→ **ACTIVITY**
Every line of the listing should be retyped exactly, but none of the pictures should be.

[DATASET CONTENT Boundary: Start]

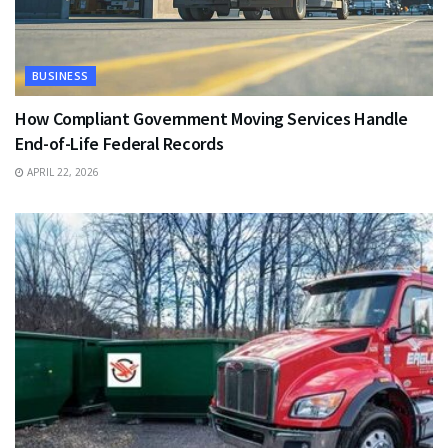
BUSINESS
How Compliant Government Moving Services Handle
End-of-Life Federal Records
APRIL 22, 2026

[DATASET CONTENT Boundary: End]

→ **EXERCISE OUTPUT**
BUSINESS
How Compliant Government Moving Services Handle
End-of-Life Federal Records
APRIL 22, 2026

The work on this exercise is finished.